High percent of "unassigned" taxa from Bacterial data (16S)

Rachel C.

unread,

Sep 1, 2016, 9:37:59 AM9/1/16

to Qiime 1 Forum

Hi all,

After running the pick_open_reference_otus.py script with the Greengenes database on some 16S MiSeq data, I looked at the taxa summaries and found that I have a very high percent of unassigned taxa for most of the samples, ranging from 50% to 90%, with most being in the 70% range of unassigned taxa. I have not worked with bacterial data before but it is my understanding that this number is unusually high.

I do not think it is due to the samples themselves or the MiSeq run because ITS primers were used on the same samples and the fungal data looks pretty good, with low numbers of unassigned reads.
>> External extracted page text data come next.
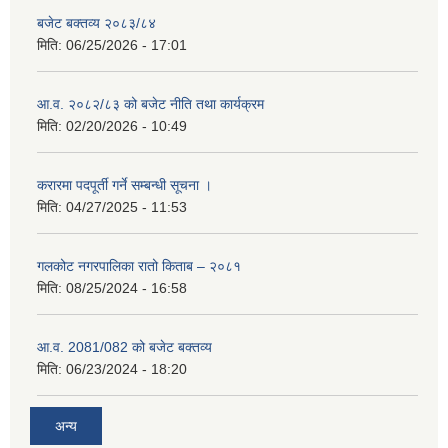
बजेट बक्तव्य २०८३/८४
मिति:
06/25/2026 - 17:01
आ.व. २०८२/८३ को बजेट नीति तथा कार्यक्रम
मिति:
02/20/2026 - 10:49
करारमा पदपूर्ती गर्ने सम्बन्धी सूचना ।
मिति:
04/27/2025 - 11:53
गलकोट नगरपालिका रातो किताब – २०८१
मिति:
08/25/2024 - 16:58
आ.व. 2081/082 को बजेट बक्तव्य
मिति:
06/23/2024 - 18:20
अन्य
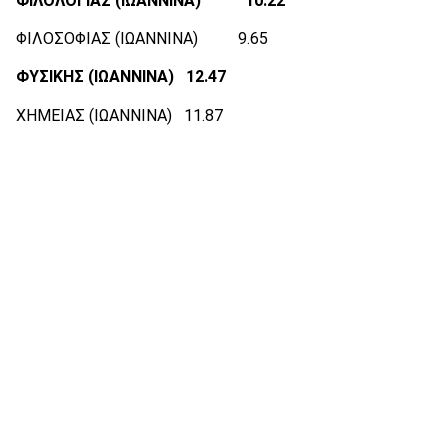
ΦΙΛΟΛΟΓΙΑΣ (ΙΩΑΝΝΙΝΑ) 10.22
ΦΙΛΟΣΟΦΙΑΣ (ΙΩΑΝΝΙΝΑ) 9.65
ΦΥΣΙΚΗΣ (ΙΩΑΝΝΙΝΑ) 12.47
ΧΗΜΕΙΑΣ (ΙΩΑΝΝΙΝΑ) 11.87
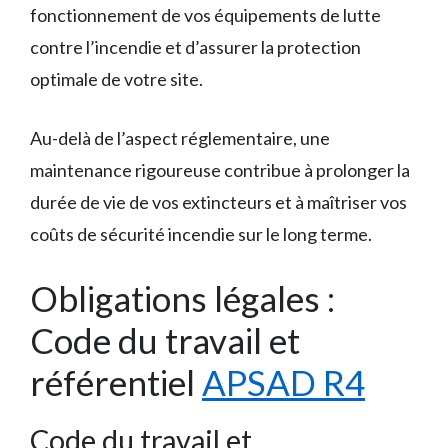
fonctionnement de vos équipements de lutte
contre l’incendie et d’assurer la protection
optimale de votre site.
Au-delà de l’aspect réglementaire, une
maintenance rigoureuse contribue à prolonger la
durée de vie de vos extincteurs et à maîtriser vos
coûts de sécurité incendie sur le long terme.
Obligations légales :
Code du travail et
référentiel
APSAD R4
Code du travail et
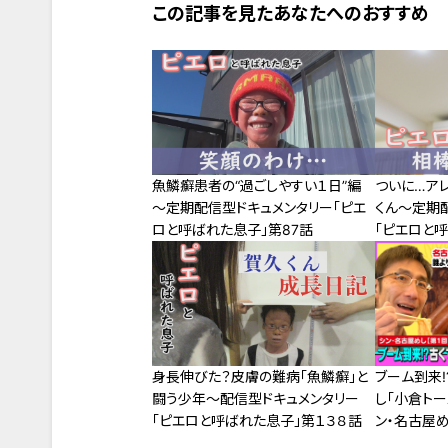
この記事を見たあなたへのおすすめ
魚鱗癬患者の“過ごしやすい１日”編
ついに…ア
～定期配信型ドキュメンタリー「ピエ
くん～定期
ロと呼ばれた息子」第87話
「ピエロと呼
身長伸びた？皮膚の難病「魚鱗癬」と
ブーム到来!
闘う少年～配信型ドキュメンタリー
し「小倉トー
「ピエロと呼ばれた息子」第１３８話
ン・名古屋め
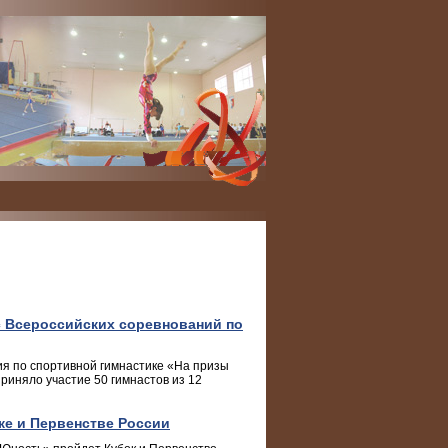
с Всероссийских соревнований по
ия по спортивной гимнастике «На призы
риняло участие 50 гимнастов из 12
ке и Первенстве России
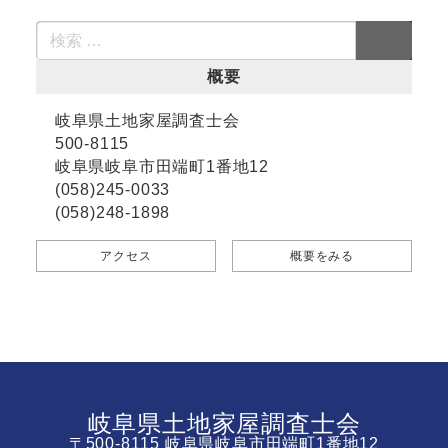
概要
岐阜県土地家屋調査士会
500-8115
岐阜県岐阜市田端町1番地12
(058)245-0033
(058)248-1898
アクセス
概要をみる
岐阜県土地家屋調査士会
〒500-8115 岐阜県岐阜市田端町1番地12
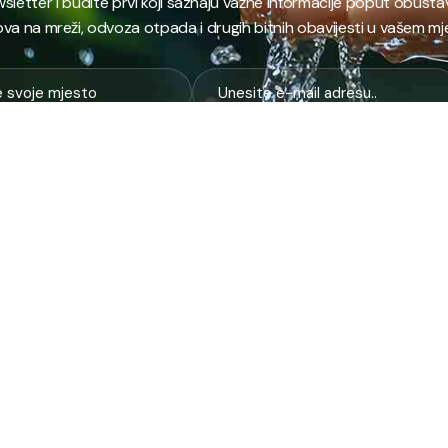
ewsletter i budite prvi koji saznaju važne informacije poput obust
va na mreži, odvoza otpada i drugih bitnih obavijesti u vašem mj
E
NAJTRAŽENIJE
JP
 i kanalizacija
Terminski plan odvoza otpada
Pro
nje i zbrinjavanje
Raspored dežurstava
Cert
Zahtjevi i obrasci
Org
na higijena
Javne nabavke
Voz
služba
Provjeri stanje računa
Zel
pijaca
laboratorija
Additionally, this sample is not from soil or ocean (which I know are more likely to have unassigned taxa with this database); it is from a controlled processing experiment.

Does anyone have any insight as to what the issue might be, or if this is actually a typical amount of unassigned reads for 16S?

Thanks

Jose Antonio Navas Molina

unread,

Sep 1, 2016, 10:17:28 AM9/1/16

to Qiime 1 Forum

Hi Rachel,

Your understanding is correct. However, if your samples are from a poorly understood environment this will not be surprising. What is such environment?
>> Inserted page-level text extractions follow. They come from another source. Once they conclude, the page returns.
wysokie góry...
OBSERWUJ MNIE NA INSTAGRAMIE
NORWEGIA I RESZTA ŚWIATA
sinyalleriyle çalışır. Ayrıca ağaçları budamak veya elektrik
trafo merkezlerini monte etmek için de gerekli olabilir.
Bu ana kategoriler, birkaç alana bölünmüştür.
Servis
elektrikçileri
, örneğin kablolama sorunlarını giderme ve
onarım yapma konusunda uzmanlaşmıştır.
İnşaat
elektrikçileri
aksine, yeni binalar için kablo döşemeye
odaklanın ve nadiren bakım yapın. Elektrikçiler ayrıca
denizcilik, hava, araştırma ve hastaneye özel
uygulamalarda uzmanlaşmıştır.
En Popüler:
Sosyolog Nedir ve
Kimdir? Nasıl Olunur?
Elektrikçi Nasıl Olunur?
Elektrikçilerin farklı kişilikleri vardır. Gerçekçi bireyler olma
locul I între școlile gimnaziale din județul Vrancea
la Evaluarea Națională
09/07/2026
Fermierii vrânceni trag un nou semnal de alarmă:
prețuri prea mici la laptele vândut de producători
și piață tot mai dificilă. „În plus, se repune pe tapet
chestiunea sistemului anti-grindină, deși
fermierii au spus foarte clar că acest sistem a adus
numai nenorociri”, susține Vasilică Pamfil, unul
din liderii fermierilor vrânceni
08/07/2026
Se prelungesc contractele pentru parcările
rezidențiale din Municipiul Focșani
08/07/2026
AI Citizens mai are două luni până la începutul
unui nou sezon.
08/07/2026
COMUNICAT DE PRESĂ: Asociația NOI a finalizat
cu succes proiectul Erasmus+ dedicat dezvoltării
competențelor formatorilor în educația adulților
Also, I would suggest grabbing some of the representative sequences of those unassigned taxa and blast them, to see what they actually are. This will help to identify if there is no 16S data in the reads.

As another alternative, you can try to use the Silva database as a reference. I'm not expecting it to recover more sequences, but worth the shot. I would recommend running only closed reference, as it will be faster and will allow you to get the grasp if more of those sequences have been recovered.

Thanks,

Rachel C.

unread,

Sep 1, 2016, 11:32:06 AM9/1/16

to Qiime 1 Forum

Thanks Jose,

I ran a blast on a handful of random sequences from my rep_set.fna file and most of them came up with high % identity matches to "Uncultured bacteria clone" and in some cases "uncultured streptomyces/halomonas/etc/ clone". I'm assuming that these sequences would not be in the GG database? I did not have anything so far appear to have no good blast hits or blast to a non-bacterial species, so I do think that the data is mostly all 16S data.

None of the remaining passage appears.